Exercise brief:
Print all the data that follows exactly, images excluded.
START Material for the task
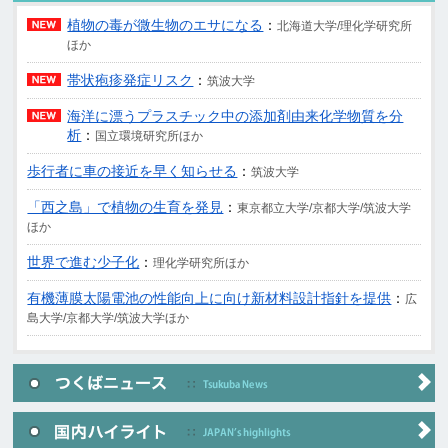
植物の毒が微生物のエサになる
：
北海道大学/理化学研究所
ほか
帯状疱疹発症リスク
：
筑波大学
海洋に漂うプラスチック中の添加剤由来化学物質を分
析
：
国立環境研究所ほか
歩行者に車の接近を早く知らせる
：
筑波大学
「西之島」で植物の生育を発見
：
東京都立大学/京都大学/筑波大学
ほか
世界で進む少子化
：
理化学研究所ほか
有機薄膜太陽電池の性能向上に向け新材料設計指針を提供
：
広
島大学/京都大学/筑波大学ほか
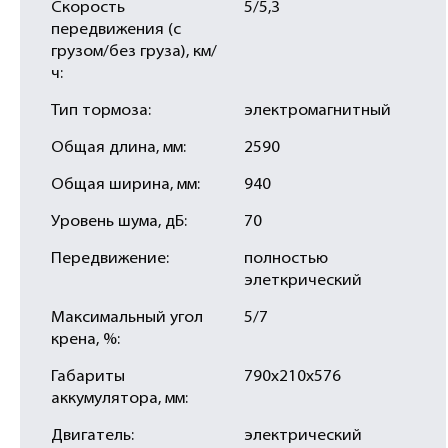
Скорость
5/5,3
передвижения (с
грузом/без груза), км/
ч:
Тип тормоза:
электромагнитный
Общая длина, мм:
2590
Общая ширина, мм:
940
Уровень шума, дБ:
70
Передвижение:
полностью
элеткрический
Максимальный угол
5/7
крена, %:
Габариты
790х210х576
аккумулятора, мм:
Двигатель:
электрический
END Material for the task
Exercise response:
植物の毒が微生物のエサになる
：
北海道大学/理化学研究所
ほか
帯状疱疹発症リスク
：
筑波大学
海洋に漂うプラスチック中の添加剤由来化学物質を分
析
：
国立環境研究所ほか
歩行者に車の接近を早く知らせる
：
筑波大学
「西之島」で植物の生育を発見
：
東京都立大学/京都大学/筑波大学
ほか
世界で進む少子化
：
理化学研究所ほか
有機薄膜太陽電池の性能向上に向け新材料設計指針を提供
：
広
島大学/京都大学/筑波大学ほか
Скорость
5/5,3
передвижения (с
грузом/без груза), км/
ч:
Тип тормоза:
электромагнитный
Общая длина, мм:
2590
Общая ширина, мм:
940
Уровень шума, дБ:
70
Передвижение:
полностью
элеткрический
Максимальный угол
5/7
крена, %:
Габариты
790х210х576
аккумулятора, мм:
Двигатель:
электрический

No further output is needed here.